Warsaw is an incorporated Town in and the County Seat of Richmond County, Virginia, United States.  The population was 1,637 at the 2020 census and is estimated to be 2,281 as of 2022.

History
The original name of the Town was Richmond Courthouse. In 1831 the Town's name was changed to Warsaw, after the news of the bloody Battle of Warsaw reached local residents. A number of other small towns in the United States changed their names to Warsaw at this time (Warsaw, Kentucky for instance), all as a result of sympathy in the United States for the November Uprising in Poland. Because Richmond Courthouse was still unincorporated in 1830, it is unclear who was responsible for the change of name to Warsaw. Historic sites nearby include Menokin, the former home of Francis Lightfoot Lee, Mount Airy and Sabine Hall.

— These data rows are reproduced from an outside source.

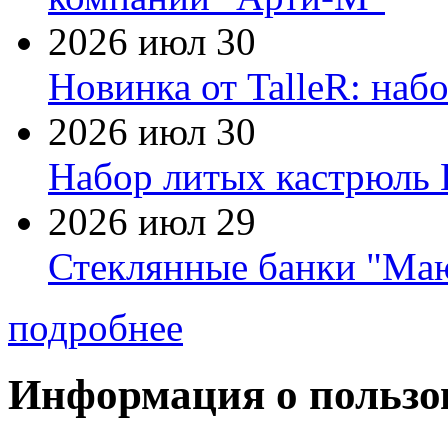
2026 июл 30
Новинка от TalleR: на
2026 июл 30
Набор литых кастрюль 
2026 июл 29
Стеклянные банки "Маю
подробнее
Информация о пользо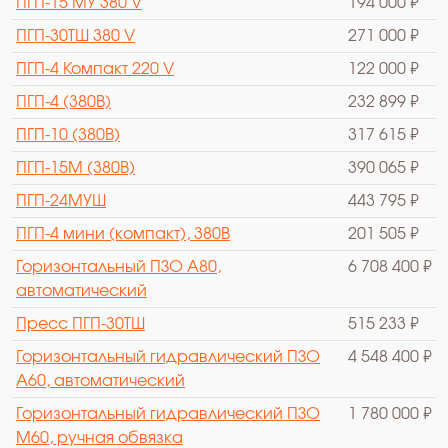
ПГП-15 МУ 380 V
194 000 ₽
ПГП-30ТШ 380 V
271 000 ₽
ПГП-4 Компакт 220 V
122 000 ₽
ПГП-4 (380В)
232 899 ₽
ПГП-10 (380В)
317 615 ₽
ПГП-15М (380В)
390 065 ₽
ПГП-24МУШ
443 795 ₽
ПГП-4 мини (компакт), 380В
201 505 ₽
Горизонтальный ПЗО А80,
6 708 400 ₽
автоматический
Пресс ПГП-30ТШ
515 233 ₽
Горизонтальный гидравлический ПЗО
4 548 400 ₽
А60, автоматический
Горизонтальный гидравлический ПЗО
1 780 000 ₽
М60, ручная обвязка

A former plantation estate Belle Mount is currently operated as a vineyard and winery within a few miles of Warsaw town limits.

In addition to Menokin, Mount Airy, and Sabine Hall, Grove Mount and the Richmond County Courthouse are listed on the National Register of Historic Places.  The formerly listed Bladensfield was destroyed by fire in 1996.

Geography
Warsaw is located at  (37.957617, −76.758302).

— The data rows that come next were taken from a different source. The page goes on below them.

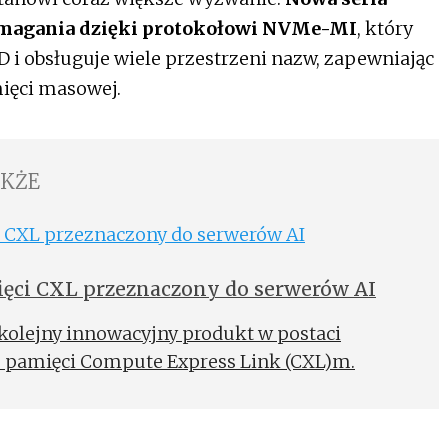
ymagania dzięki protokołowi NVMe-MI
, który
 i obsługuje wiele przestrzeni nazw, zapewniając
ięci masowej.
AKŻE
ci CXL przeznaczony do serwerów AI
kolejny innowacyjny produkt w postaci
 pamięci Compute Express Link (CXL)m.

According to the United States Census Bureau, the town has a total area of 3.0 square miles (7.9 km2), all of it land.

Climate
The climate in this area is characterized by hot, humid summers and generally mild to cool winters.  According to the Köppen Climate Classification system, Warsaw has a humid subtropical climate, abbreviated "Cfa" on climate maps.

Demographics

As of the census of 2000, there were 1,375 people, 445 households, and 233 families living in the town. The population density was 453.0 people per square mile (174.6/km2). There were 468 housing units at an average density of 154.2 per square mile (59.4/km2). The racial makeup of the town was 67.64% White, 29.38% African American, 0.22% Native American, 0.44% Asian, 1.53% from other races, and 0.80% from two or more races. Hispanic or Latino of any race were 4.36% of the population.

There were 445 households, out of which 22.5% had children under the age of 18 living with them, 39.1% were married couples living together, 10.8% had a female householder with no husband present, and 47.6% were non-families. 45.6% of all households were made up of individuals, and 24.3% had someone living alone who was 65 years of age or older. The average household size was 2.01 and the average family size was 2.81.

In the town, the population was spread out, with 13.3% under the age of 18, 9.7% from 18 to 24, 28.1% from 25 to 44, 19.4% from 45 to 64, and 29.5% who were 65 years of age or older. The median age was 44 years. For every 100 females, there were 102.2 males. For every 100 females age 18 and over, there were 103.8 males.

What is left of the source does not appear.